Month: September 2023
Resampling Methods: Cross-Validation 25-sep-2023
Today I have gained knowledge on Resampling Methods: Cross-Validation and Bootstrap by watching the videos. These Methods are statistical techniques used in data analysis and machine learning to estimate the performance of a model or to create new datasets by manipulating the existing data. They are particularly useful when we are dealing with most relevant datasets or when we want to assess the strength of a model. For example they provide estimates of t-test prediction error and the standard deviation and bias of our parameter estimates.
Cross-validation serves as a valuable technique for evaluating the ability of a predictive model to perform well on unseen data. This method involves in dividing the dataset into several partitions, commonly referred to as “K subsets” or “folds called as K fold cross validation.” The model is then trained using a subset of these folds while being tested on a distinct fold and this cycle repeats several times, with each iteration using a different fold as the test set while the rest are employed for training purposes.
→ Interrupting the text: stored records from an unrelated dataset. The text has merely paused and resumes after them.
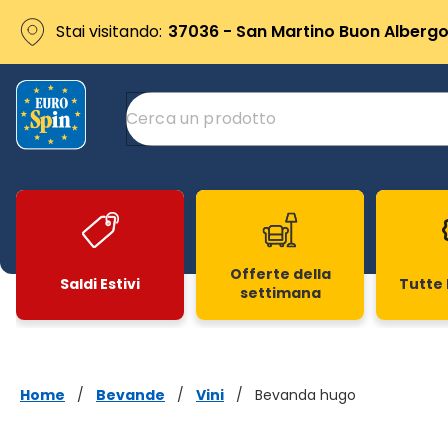
Stai visitando:
37036 - San Martino Buon Albergo 
Offerte della
Saldi Estivi
Tutte 
settimana
Slide 1 di 20
Home
/
Bevande
/
Vini
/
Bevanda hugo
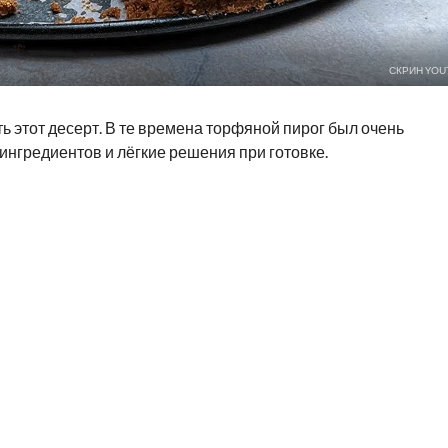
СКРИН YOU
ть этот десерт. В те времена торфяной пирог был очень
ингредиентов и лёгкие решения при готовке.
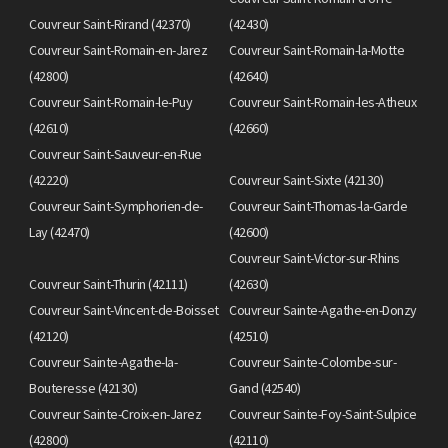
Couvreur Saint-Rirand (42370)
(42430)
Couvreur Saint-Romain-en-Jarez
Couvreur Saint-Romain-la-Motte
(42800)
(42640)
Couvreur Saint-Romain-le-Puy
Couvreur Saint-Romain-les-Atheux
(42610)
(42660)
Couvreur Saint-Sauveur-en-Rue
(42220)
Couvreur Saint-Sixte (42130)
Couvreur Saint-Symphorien-de-
Couvreur Saint-Thomas-la-Garde
Lay (42470)
(42600)
Couvreur Saint-Victor-sur-Rhins
Couvreur Saint-Thurin (42111)
(42630)
Couvreur Saint-Vincent-de-Boisset
Couvreur Sainte-Agathe-en-Donzy
(42120)
(42510)
Couvreur Sainte-Agathe-la-
Couvreur Sainte-Colombe-sur-
Bouteresse (42130)
Gand (42540)
Couvreur Sainte-Croix-en-Jarez
Couvreur Sainte-Foy-Saint-Sulpice
(42800)
(42110)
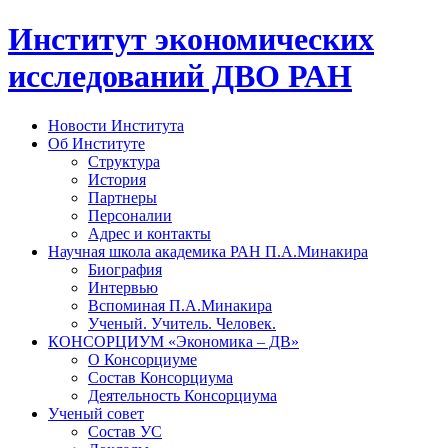
Институт экономических
исследований ДВО РАН
Новости Института
Об Институте
Структура
История
Партнеры
Персоналии
Адрес и контакты
Научная школа академика РАН П.А.Минакира
Биография
Интервью
Вспоминая П.А.Минакира
Ученый. Учитель. Человек.
КОНСОРЦИУМ «Экономика – ДВ»
О Консорциуме
Состав Консорциума
Деятельность Консорциума
Ученый совет
Состав УС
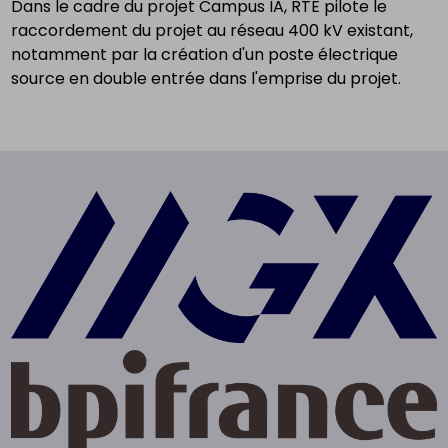
Dans le cadre du projet Campus IA, RTE pilote le
raccordement du projet au réseau 400 kV existant,
notamment par la création d'un poste électrique
source en double entrée dans l'emprise du projet.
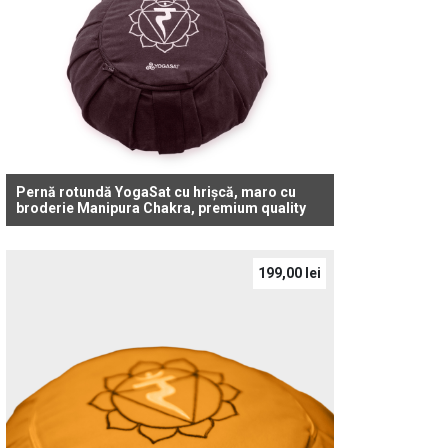
Pernă rotundă YogaSat cu hrișcă, maro cu
broderie Manipura Chakra, premium quality
199,00
lei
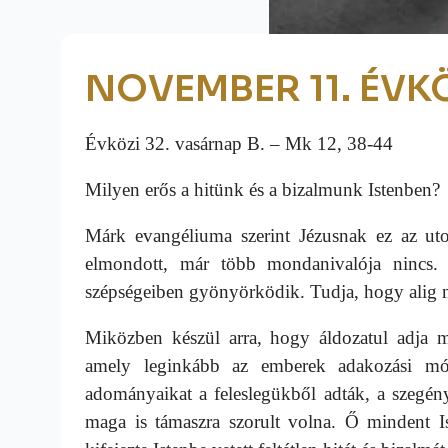
NOVEMBER 11. ÉVK
Évközi 32. vasárnap B. – Mk 12, 38-44
Milyen erős a hitünk és a bizalmunk Istenben?
Márk evangéliuma szerint Jézusnak ez az ut
elmondott, már több mondanivalója nincs.
szépségeiben gyönyörködik. Tudja, hogy alig
Miközben készül arra, hogy áldozatul adja ma
amely leginkább az emberek adakozási mó
adományaikat a feleslegükből adták, a szegén
maga is támaszra szorult volna. Ő mindent Ist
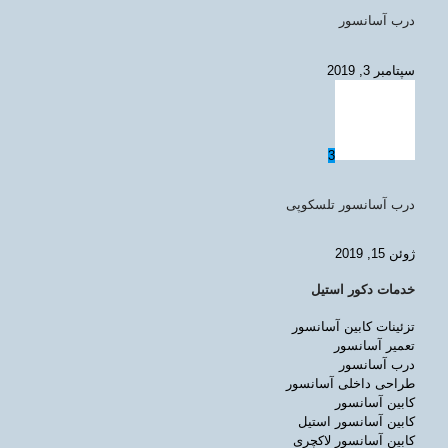
درب آسانسور
سپتامبر 3, 2019
3
درب آسانسور تلسکوپی
ژوئن 15, 2019
خدمات دکور استیل
تزئینات کابین آسانسور
تعمیر آسانسور
درب آسانسور
طراحی داخلی آسانسور
کابین آسانسور
کابین آسانسور استیل
کابین آسانسور لاکچری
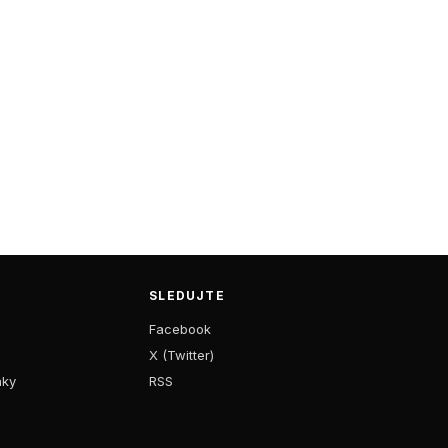
SLEDUJTE
Facebook
X (Twitter)
nky
RSS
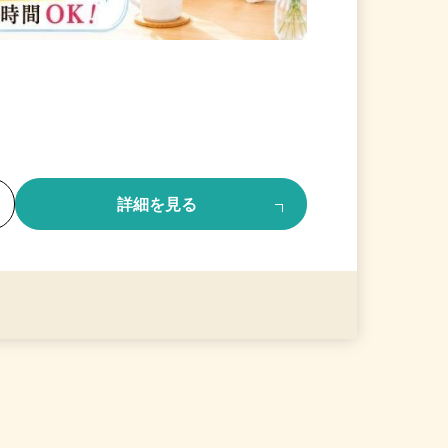
る
詳細を見る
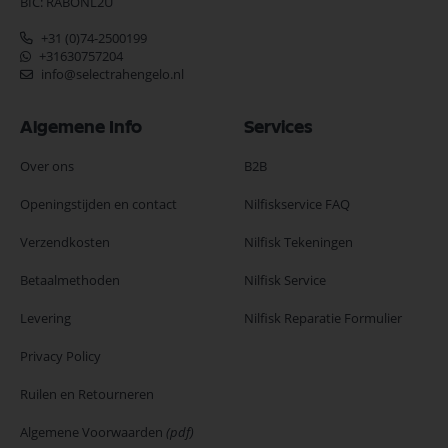
BIC: RABONL2U
+31 (0)74-2500199
+31630757204
info@selectrahengelo.nl
Algemene Info
Services
Over ons
B2B
Openingstijden en contact
Nilfiskservice FAQ
Verzendkosten
Nilfisk Tekeningen
Betaalmethoden
Nilfisk Service
Levering
Nilfisk Reparatie Formulier
Privacy Policy
Ruilen en Retourneren
Algemene Voorwaarden
(pdf)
Estimating Prediction error with the distinction between test error and training error. The test error predicts the response on a new observation, for which the one that was not used in the training method. Whereas the training error can be easily calculated by applying the statistical learning method to the observations used in its training method. Here we randomly divide the set of samples in to two parts: a training set and a validation set referring as a validation set-approach. This model fits on the training set and the fitted model is used to predict the responses for the observations in the validation set. This resulting validation-set error provides an estimate of the test error.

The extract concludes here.